Consulting with mental health experts to better understand the toll of prisoner advocacy, Kahn wrote a seminal article on secondary trauma and spoke about it at conferences. She also established a support mechanism at her firm to help lawyers and others engaged in prisoners’ rights work.
“The natural reaction is to think clients have it worse and I shouldn’t complain,” Bien says. “The problem there is people get burned out and leave. You can’t do this work for an extended period without acknowledging and addressing the effects it has. Jane made a significant contribution in helping people sustain their important work in this area.”
Born in St. Louis, Kahn graduated from Brandeis College and earned a Master’s in sociology from Northwestern before law school. Her time at Berkeley Law included an externship with iconic federal judge Thelton Henderson ’62.
“Jane spoiled me,” Henderson says. “She was an extern during my first year as a judge and did a superb job. I thought all externs would be like that. Before long, we started giving her more substantive assignments, and she was more like a third law clerk than an extern. Jane was so likable and totally committed to serving the public interest.”
Mentor and role model
Kahn also mentored many lawyers such as Hugo Cabrera ’15, who met her in 2010 as a paralegal at Rosen Bien Galvan & Grunfeld, and rejoined the firm last year as an associate attorney.
“Jane inspired everyone she worked with and was loved and respected by all,” Cabrera says. “She was tremendously compassionate, a great listener, and very well-regarded by our clients … because she’d do her very best to connect with them.”
Kahn trained the firm’s paralegals and lawyers to respond personally to each of the hundreds of letters they received from prisoners. Cabrera says that has allowed the firm’s lawyers to keep close tabs on their clients’ lives and help reduce suicide and suffering.

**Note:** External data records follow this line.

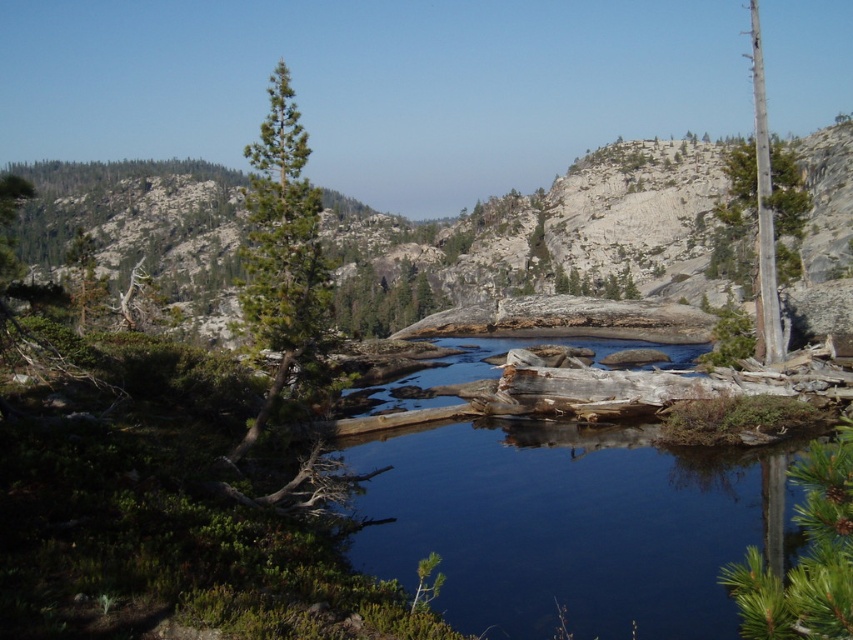 You are planning to plant a new tree in this landscape. The green matte tree at lower right is narrower than the green textured tree at center. Which tree should you choose if you want a tree that takes up more horizontal space?

A: The green textured tree at center is wider, so it takes up more horizontal space.

You are an environmental scientist studying the vegetation distribution in this mountainous area. You observe the green matte tree at lower right and the green textured tree at center. Which tree is positioned closer to the eastern horizon?

The green matte tree at lower right is positioned to the right of the green textured tree at center. Since the image is viewed from a standard perspective where left corresponds to east, the green matte tree at lower right is closer to the eastern horizon. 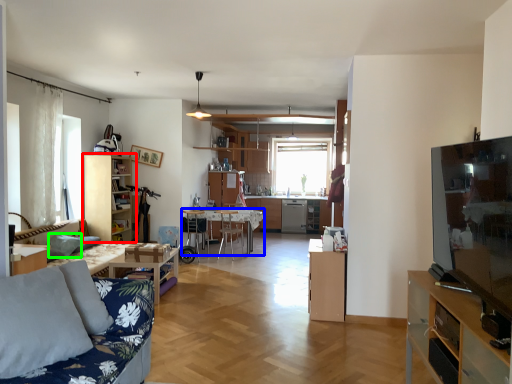 Question: Which is nearer to the cabinetry (highlighted by a red box)? table (highlighted by a blue box) or pillow (highlighted by a green box).

Choices:
 (A) table
 (B) pillow

Answer: (B) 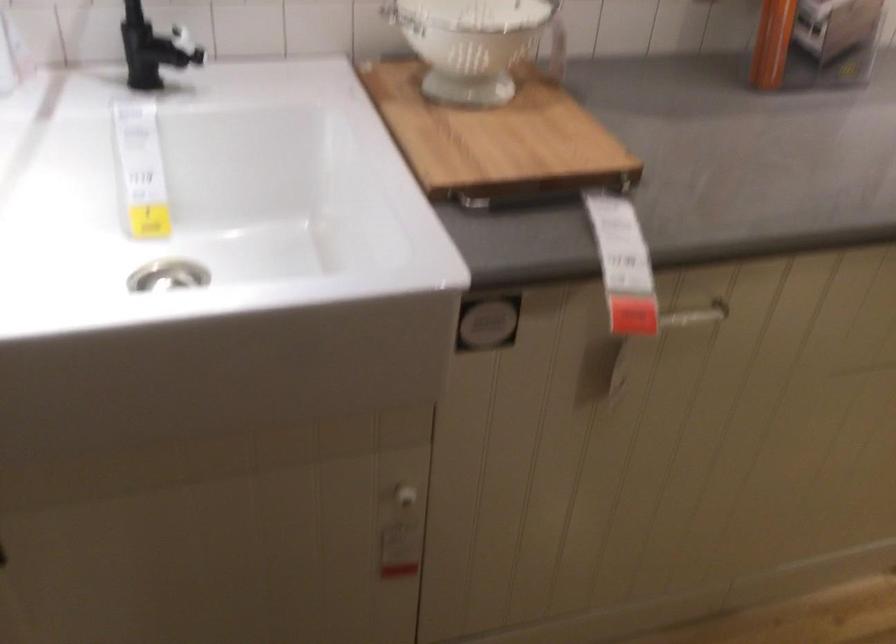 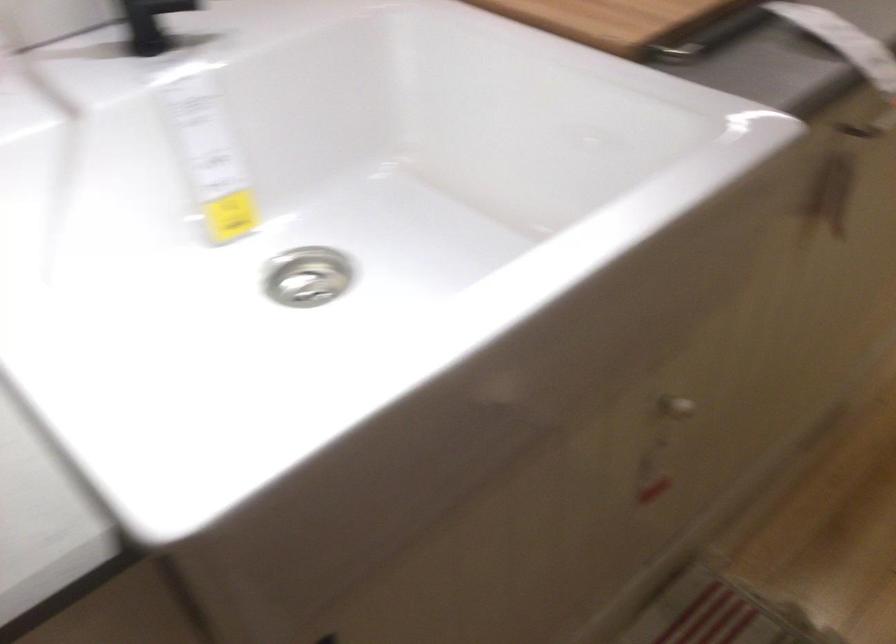 Locate, in the second image, the point that corresponds to (406,494) in the first image.

(675, 408)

Specter says Kahn’s “passion and devotion to helping these unfortunate individuals was always on display, especially when she was arguing with prison officials.”
Kahn was a founding board member of the Prison University Project, which offers higher education classes to San Quentin Prison inamtes. She advocated extensively for the homeless and worked with Hamilton Families, a nonprofit that tackles family homelessness in the Bay Area. Kahn and her law firm have also been regular supporters of Berkeley Law’s Death Penalty Clinic.
In addition to Bien, Kahn is survived by her brother, two sisters, three sons, and two daughters-in-law. In lieu of flowers, the family requests a donation to Prison University Project, Hamilton Families, or another charity.
“Jane had a huge impact on the lives of so many people,” Cabrera says. “Her legacy of helping prisoners and inspiring others to do prison work will live on for a very long time.”